Minggu, 02 November 2014

Renungan di Balik Setiap Sarapan

Kira-kira, sudah setahun lebih ini saya tinggal berlainan tempat dengan orang tua. Yep, ngekos di lain kota. Bukan apa-apa, tapi gegara tempat belajar saya yang sekarang jaraknya berpuluh kali jarak dari rumah ke sekolah saya yang dulu.

Ceritanya udah sebulan ini kami anak kos patungan beli kompor, gas, plus peralatan masak lain. Niatnya buat ngirit pengeluaran. Kalau dihitung-hitung, pengeluaran makan di luar bisa dua kali (atau lebih) pengeluaran kalau masak sendiri. Jadilah tiap hari, hampir selalu ada suara 'ctek' kompor dinyalakan pertanda ada yang lagi pengen ngirit masak. Saya tanpa kecuali.

Dulunya saya pikir, wah, bakal asyik nih, masak bareng sekosan, terus makan bareng. Kan berasa di rumah. Dan pada awalnya, kami berniat untuk selalu masak untuk sarapan dan makan malam.

Pada awalnya lho.

Kenyataannya? Nggak. Kami masih sibuk dengan tugas masing-masing, hingga sering kali sehari makan di luar terus. Tapi alat-alat masak yang terpajang begitu menggelitik, hingga suatu pagi saya memutuskan untuk memasak sarapan.

Saat itu saya ada kelas jam sembilan. Artinya, setengah sembilan sudah harus berangkat. Artinya lagi, jam delapan sudah harus selesai makan, cuci piring, lalu harus berangkat mandi. Jam enam lebih sedikit, dengan agak ngantuk efek begadang, saya langsung ke dapur. Menu pagi ini simpel: nasi goreng sosis plus telur.

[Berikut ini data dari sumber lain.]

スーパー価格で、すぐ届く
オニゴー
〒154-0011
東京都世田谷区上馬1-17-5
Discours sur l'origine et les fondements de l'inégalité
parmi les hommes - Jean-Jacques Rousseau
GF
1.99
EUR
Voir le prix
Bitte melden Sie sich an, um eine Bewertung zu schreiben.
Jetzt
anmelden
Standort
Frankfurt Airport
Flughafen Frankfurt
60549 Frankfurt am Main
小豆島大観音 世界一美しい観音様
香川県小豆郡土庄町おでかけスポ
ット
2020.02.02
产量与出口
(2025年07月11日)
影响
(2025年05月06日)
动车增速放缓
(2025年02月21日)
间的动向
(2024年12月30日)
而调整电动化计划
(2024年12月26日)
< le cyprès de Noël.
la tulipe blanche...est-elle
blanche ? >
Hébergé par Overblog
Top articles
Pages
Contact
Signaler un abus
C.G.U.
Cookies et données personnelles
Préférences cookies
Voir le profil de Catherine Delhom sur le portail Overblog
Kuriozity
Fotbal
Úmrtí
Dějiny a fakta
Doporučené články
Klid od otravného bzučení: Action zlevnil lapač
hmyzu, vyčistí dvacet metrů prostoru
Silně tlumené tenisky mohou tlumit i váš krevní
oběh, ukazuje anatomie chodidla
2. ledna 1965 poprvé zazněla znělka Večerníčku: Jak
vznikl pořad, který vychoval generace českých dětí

Kelewat simpel malah, karena bumbunya pakai bumbu instan yang cuma ditambah ulekan bawang dan garam. Cuma satu porsi buat saya sendiri, lagi. Perkiraan saya, satu jam paling sudah selesai.

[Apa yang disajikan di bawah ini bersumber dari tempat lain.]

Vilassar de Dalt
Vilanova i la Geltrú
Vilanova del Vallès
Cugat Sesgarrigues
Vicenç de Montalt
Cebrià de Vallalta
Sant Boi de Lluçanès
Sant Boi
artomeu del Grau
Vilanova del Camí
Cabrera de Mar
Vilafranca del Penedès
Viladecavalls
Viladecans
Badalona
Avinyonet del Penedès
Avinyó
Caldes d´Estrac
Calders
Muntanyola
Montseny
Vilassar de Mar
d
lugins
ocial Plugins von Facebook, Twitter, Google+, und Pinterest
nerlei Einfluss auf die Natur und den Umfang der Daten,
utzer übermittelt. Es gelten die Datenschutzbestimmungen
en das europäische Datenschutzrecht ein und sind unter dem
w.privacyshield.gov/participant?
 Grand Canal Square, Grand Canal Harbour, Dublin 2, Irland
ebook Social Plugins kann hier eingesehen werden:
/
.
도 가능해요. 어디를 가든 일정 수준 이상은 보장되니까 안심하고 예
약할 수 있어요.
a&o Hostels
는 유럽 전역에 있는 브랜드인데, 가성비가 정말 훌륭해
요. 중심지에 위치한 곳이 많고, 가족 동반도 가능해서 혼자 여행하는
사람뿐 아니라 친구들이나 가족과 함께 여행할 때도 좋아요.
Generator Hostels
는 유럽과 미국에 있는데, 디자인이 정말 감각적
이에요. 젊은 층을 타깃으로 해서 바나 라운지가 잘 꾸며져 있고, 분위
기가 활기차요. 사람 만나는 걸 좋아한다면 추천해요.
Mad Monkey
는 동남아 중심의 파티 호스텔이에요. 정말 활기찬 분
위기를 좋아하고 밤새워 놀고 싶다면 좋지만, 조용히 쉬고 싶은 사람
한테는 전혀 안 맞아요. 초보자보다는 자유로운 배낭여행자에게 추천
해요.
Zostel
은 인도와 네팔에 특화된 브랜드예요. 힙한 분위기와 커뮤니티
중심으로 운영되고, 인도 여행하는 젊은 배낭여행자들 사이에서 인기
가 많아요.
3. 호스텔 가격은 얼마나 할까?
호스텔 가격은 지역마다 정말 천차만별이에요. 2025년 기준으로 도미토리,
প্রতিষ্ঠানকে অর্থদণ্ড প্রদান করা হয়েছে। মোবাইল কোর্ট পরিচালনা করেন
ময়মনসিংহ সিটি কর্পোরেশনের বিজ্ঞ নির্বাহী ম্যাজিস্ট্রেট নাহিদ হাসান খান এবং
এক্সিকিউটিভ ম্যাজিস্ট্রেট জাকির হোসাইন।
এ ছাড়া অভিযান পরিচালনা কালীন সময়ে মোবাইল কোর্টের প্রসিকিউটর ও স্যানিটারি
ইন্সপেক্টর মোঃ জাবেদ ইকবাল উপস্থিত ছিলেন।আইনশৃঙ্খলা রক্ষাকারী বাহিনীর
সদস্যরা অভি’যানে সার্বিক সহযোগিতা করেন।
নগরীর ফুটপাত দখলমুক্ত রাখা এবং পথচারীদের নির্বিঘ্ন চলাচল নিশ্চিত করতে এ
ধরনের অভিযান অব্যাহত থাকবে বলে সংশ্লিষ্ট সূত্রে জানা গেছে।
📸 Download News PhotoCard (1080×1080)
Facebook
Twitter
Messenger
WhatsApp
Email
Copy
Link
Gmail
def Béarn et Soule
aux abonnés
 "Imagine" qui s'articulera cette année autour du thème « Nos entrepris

Dan... meleset. Karena jam terbang yang masih amat sangat rendah sekali, nasi goreng itu baru selesai jam delapan. Buru-buru deh dilahap. Tapi karena masih panas, acara makan yang biasanya cuma sepuluh menit, molor jadi dua puluh menit. Pukul 08.20 barulah saya mencelat ke kamar mandi.


Gila, batin saya, ini cuma sarapan sederhana satu porsi aja makan waktu gini lama. Gimana kalau ibu yang masak buat sarapan serumah? Belum lagi, kami semua harus berangkat jam enam. Gimana ibu nggak repot? Belum nyuci piring, nyuci baju, setrika, dan kawan-kawan?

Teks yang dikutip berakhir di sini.